New World Bank Initiative Aims to Transform Transport and ICT Project Evaluation to Increase Value of Investment

According to a recent article by the World Bank, multilateral lending for transport amounts to 29% of multilateral development bank assistance, only 0.4% of all impact evaluations have transport as a core topic, and only 2.5% include Information and Communication Technology (ICT).

A new initiative between the World Bank, the British Department for International Development (DFID) and other multilateral development banks (MDBs) seeks to do that. The initiative,“Impact Evaluation – Connect for Impact,” aims to transform the way that both transport and ICT projects are designed, implemented and evaluated. It was launched on June 22, 2015 at a workshop in Rio de Janeiro, Brazil by the World Bank’s Transport and ICT Global Practice, and convened 175 people from 18 client countries – including development practitioners, subject-matter experts and researchers.

The workshop helped kick-start a global collaboration that will offer a systematic sector approach to generating concrete evidence of what works, what does not, where, when and why. The success of this initiative depends greatly upon collaboration between the world’s eight MDBs, which sent representatives to the workshop.

A stronger commitment to impact evaluations, with better systematic analysis and intellectual rigor, can give donors and governments added confidence about their current interventions. It can also help encourage future investments, which are crucial to closing infrastructure gaps, especially in developing countries. 

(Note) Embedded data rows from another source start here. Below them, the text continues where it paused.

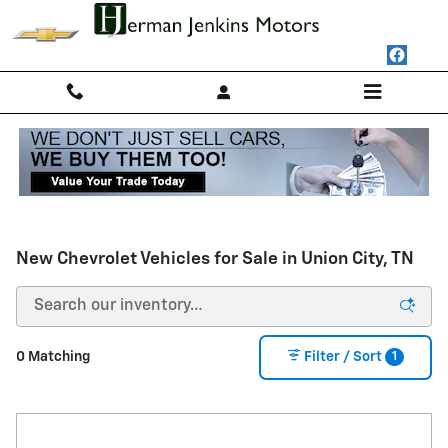
Skip to main content
New Chevrolet Vehicles for Sale in Union City, TN
1
0 Matching
Filter / Sort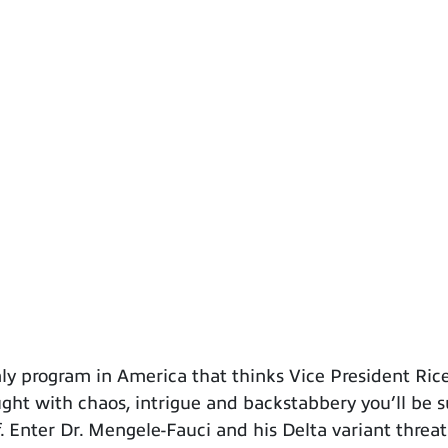
 program in America that thinks Vice President Rice 
raught with chaos, intrigue and backstabbery you’ll be 
. Enter Dr. Mengele-Fauci and his Delta variant threat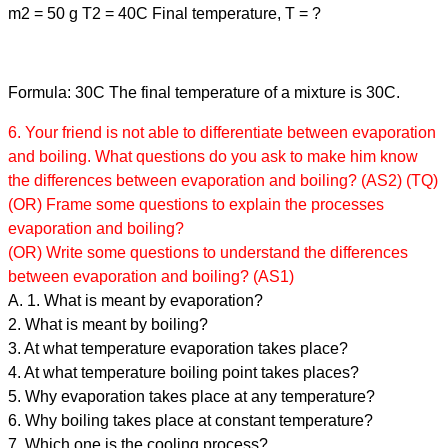
m2 = 50 g T2 = 40C Final temperature, T = ?
Formula: 30C The final temperature of a mixture is 30C.
6. Your friend is not able to differentiate between evaporation
and boiling. What questions do you ask to make him know
the differences between evaporation and boiling? (AS2) (TQ)
(OR) Frame some questions to explain the processes
evaporation and boiling?
(OR) Write some questions to understand the differences
between evaporation and boiling? (AS1)
A. 1. What is meant by evaporation?
2. What is meant by boiling?
3. At what temperature evaporation takes place?
4. At what temperature boiling point takes places?
5. Why evaporation takes place at any temperature?
6. Why boiling takes place at constant temperature?
7. Which one is the cooling process?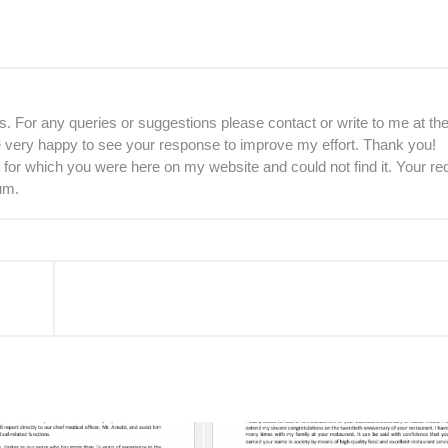
. For any queries or suggestions please contact or write to me at th
be very happy to see your response to improve my effort. Thank you!
 for which you were here on my website and could not find it. Your re
um.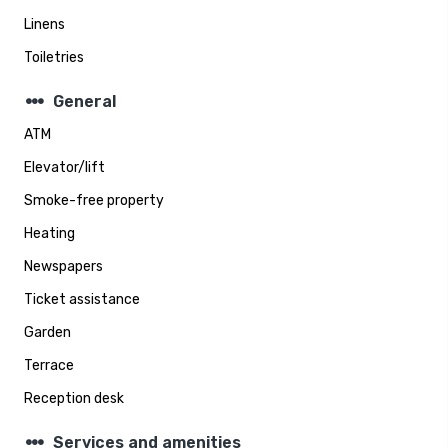
Linens
Toiletries
steppers
General
ATM
Elevator/lift
Smoke-free property
Heating
Newspapers
Ticket assistance
Garden
Terrace
Reception desk
steppers
Services and amenities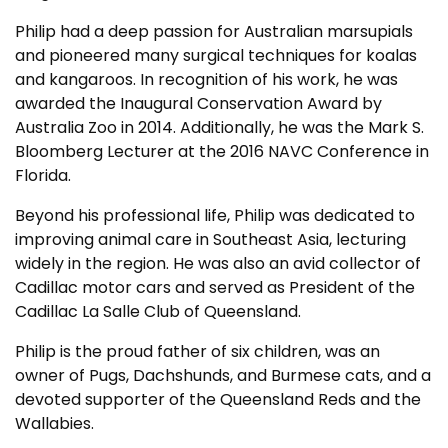
Philip had a deep passion for Australian marsupials
and pioneered many surgical techniques for koalas
and kangaroos. In recognition of his work, he was
awarded the Inaugural Conservation Award by
Australia Zoo in 2014. Additionally, he was the Mark S.
Bloomberg Lecturer at the 2016 NAVC Conference in
Florida.
Beyond his professional life, Philip was dedicated to
improving animal care in Southeast Asia, lecturing
widely in the region. He was also an avid collector of
Cadillac motor cars and served as President of the
Cadillac La Salle Club of Queensland.
Philip is the proud father of six children, was an
owner of Pugs, Dachshunds, and Burmese cats, and a
devoted supporter of the Queensland Reds and the
Wallabies.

The “Impact Evaluation – Connect for Impact” program will develop a new analytical framework, fill knowledge gaps and collect data for transport and ICT investments. These activities will help build capacity – as well as collaboration – across MDBs and client countries. The initiative is critical to addressing increasingly large and complex challenges, including urban planning, transport systems and climate change implications.